The first major benefit you’ll see? Increased retention, Burrows says. A lot of employers worry if they assist workers in their quest for higher education, the employee will take that new knowledge to a different company. But studies show that isn’t true.
Employees will feel valued by their employer, and in turn, are more likely to stay loyal to the company. Believing in your staff and helping them achieve their goal of an advanced degree will have a positive impact on retention – something that’s priceless in the current competitive labor market.
Not only will your people stick around, but their performance will improve with higher education, Burrows says. When employees go back to school after being out of the classroom for a decade plus, they’ll learn all about new advancements in their industry.

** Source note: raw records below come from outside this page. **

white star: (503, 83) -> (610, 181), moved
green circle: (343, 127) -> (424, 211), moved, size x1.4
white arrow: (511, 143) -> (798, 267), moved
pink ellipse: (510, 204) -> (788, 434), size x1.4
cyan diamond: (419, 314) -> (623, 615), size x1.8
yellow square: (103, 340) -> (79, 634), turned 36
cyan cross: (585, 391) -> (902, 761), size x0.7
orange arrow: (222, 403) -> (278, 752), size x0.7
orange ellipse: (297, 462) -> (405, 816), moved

After completing their program, these employees will come into work ready to share their new knowledge, giving your company a competitive edge. This can also help you close any skills gaps. Instead of finding and hiring new talent, train and educate your current employees.
Helping your people see the value
So, you’re on board with encouraging your employees to advance their education. Now, how do you convince them it’s the right move?
Going back to school, whether online or in the classroom, is a big undertaking. It takes money, time and effort, and the average American worker is already stretched thin.
Here are six ways you can convince your employees higher education will help them thrive in their careers, courtesy of Northeastern University.
- You’ll gain specialized knowledge. Going back to school will help employees learn all the latest advancements in their fields. In a constantly changing workforce, a higher degree proves you know your stuff, and gives you added credibility. It’s also a great opportunity for employees to explore something specific within their field, or learn about a new area entirely. Continued education will help workers gain new skills and build on ones they already have.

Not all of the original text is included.